See Node Manager Overview in Administering Node Manager for Oracle WebLogic Server.
Shutting down a WebLogic Server instance involves both MBeans and the security policy on the Server resource. When a user issues a shutdown command, the server first determines whether that user is granted the
Operator global role (per the MBean security layer). Then, after the MBean operations run, the server determines whether the security policy on the Server resource authorizes the user to shut down the server.
See Starting and Stopping Servers: Quick Reference in Administering Server Startup and Shutdown for Oracle WebLogic Server.
A URL resource is a specific URL or URL pattern in a Web application. You can create a policy for a URL resource that protects all HTTP methods for a specified URL or URL pattern, or that protects only specific HTTP methods. These resources exist within a hierarchy of resources, and at the top of the hierarchy is an application resource. See Protecting a Hierarchy of Resources.
Because the Java EE platform standardizes Web application security in deployment descriptors, WebLogic Server integrates this standard mechanism with its Security Service to give you a choice of techniques for securing Web application resources. See Options for Securing Web Application and EJB Resources.
Web Service Resources
A Web Service resource is a Web Service module (WAR or JAR) or an operation within a Web Service module. Web Services are protected by the following hierarchy of resources:
The application resource for the parent application.
The Web Service resource for the Web Service module (WAR or JAR).

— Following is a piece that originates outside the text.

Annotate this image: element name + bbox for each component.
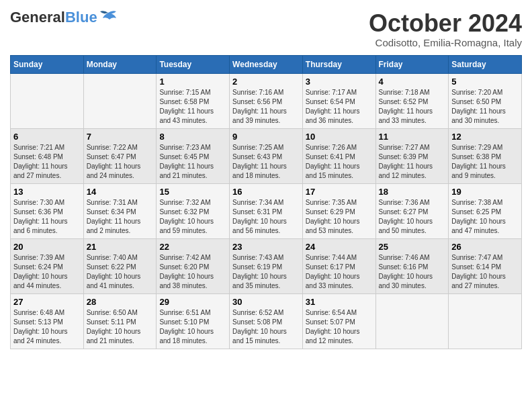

Individual Web Service resources for each Web Service operation.
If you implement the Web Service with standard Java objects, any of the above resources protect the Java objects.
If you implement the Web Service with an EJB any of the above or any of the following resources protect the EJB implementation:
The EJB resource for the EJB.
Individual EJB resources for each EJB method.
If you use an EJB to implement your Web Service, Oracle recommends that you create a policy at the application level. Policies on the Web Service module and individual Web Service operations apply only to Web Service clients. EJB clients can use RMI or JNDI to bypass the Web Service module and directly invoke EJB operations (see Figure 3-4).
Figure 3-4 Hierarchy of Resources for Web Service with EJB Implementation
Description of "Figure 3-4 Hierarchy of Resources for Web Service with EJB Implementation"
For information on using Java annotations to secure Web Services, see Configuring Message-Level Security in Securing WebLogic Web Services for Oracle WebLogic Server.
Work Context Resources
Work Contexts enable Java EE developers to define and pass properties without including them in a remote call. A Work Context resource represents the operations that create, delete, read, or modify a property. You can use one Work Context resource for all operations of a given property, or you can create individual resources for each operation.
See Best Practices for Application Design in Developing RMI Applications for Oracle WebLogic Server.
Coherence resources provide distributed, in-memory caching and data grid processing for applications. Roles and policies can be applied to two types of Coherence resources:
Caches – A cluster contains any number of caches that are shared by all cluster members. The caches are used by applications to store and retrieve data.
Services – A cluster contains any number of services that are shared by all cluster members. The services include connectivity services, cache services, and processing services. Each cluster member can provide and consume such services.
The default authorization policy allows everybody access to all Coherence resources. To define policies and roles on caches and services, the names of the caches and services must be known. In some cases, the cache configuration file in a Coherence Grid ARchive (GAR) module can be inspected to discover cache and service names. However, there are some configurations that allow applications to use different names to refer to the same cache. Always consult an application's developers or architects to be certain of the cache and service names used by an application.